#### RECORDED DATA

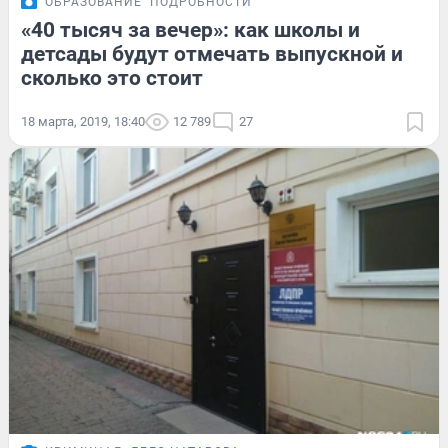
ОБРАЗОВАНИЕ
ПОДРОБНОСТИ
«40 тысяч за вечер»: как школы и
детсады будут отмечать выпускной и
сколько это стоит
18 марта, 2019, 18:40
12 789
27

########

◆ EXERCISE REQUIREMENTS
From the line containing "как школы и" through the last line of the records above, reproduce every line exactly.

◆ RESPONSE AREA
«40 тысяч за вечер»: как школы и
детсады будут отмечать выпускной и
сколько это стоит
18 марта, 2019, 18:40
12 789
27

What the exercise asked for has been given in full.